**Requirement:** Find every line below with the string "based" and pick it out.

**Source data:**
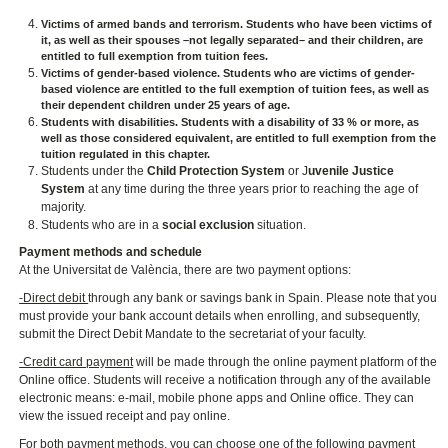
Victims of armed bands and terrorism
. Students who have been victims of
it, as well as their spouses –not legally separated– and their children, are
entitled to full exemption from tuition fees.
Victims of gender-based violence.
Students who are victims of gender-
based violence are entitled to the full exemption of tuition fees, as well as
their dependent children under 25 years of age.
Students with disabilities.
Students with a disability of 33 % or more, as
well as those considered equivalent, are entitled to full exemption from the
tuition regulated in this chapter.
Students under the
Child Protection System
or J
uvenile Justice
System
at any time during the three years prior to reaching the age of
majority.
Students who are in a
social exclusion
situation.
Payment methods and schedule
At the Universitat de València, there are two payment options:
-Direct debit
through any bank or savings bank in Spain. Please note that you
must provide your bank account details when enrolling, and subsequently,
submit the Direct Debit Mandate to the secretariat of your faculty.
-Credit card payment
will be made through the online payment platform of the
Online office. Students will receive a notification through any of the available
electronic means: e-mail, mobile phone apps and Online office. They can
view the issued receipt and pay online.
For both payment methods, you can choose one of the following payment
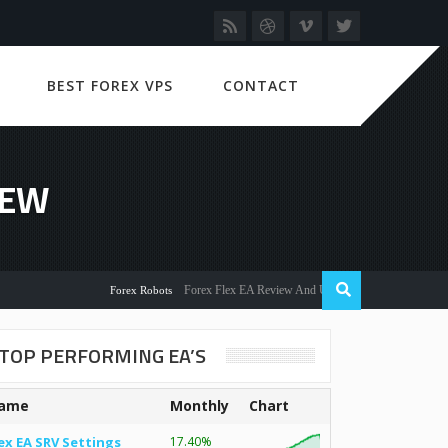
BEST FOREX VPS
CONTACT
IEW
Forex Flex EA Review And User Discussion 2022
Forex Robots
TOP PERFORMING EA’S
ame
Monthly
Chart
ex EA SRV Settings
17.40%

**Task answer:**
Victims of gender-based violence.
based violence are entitled to the full exemption of tuition fees, as well as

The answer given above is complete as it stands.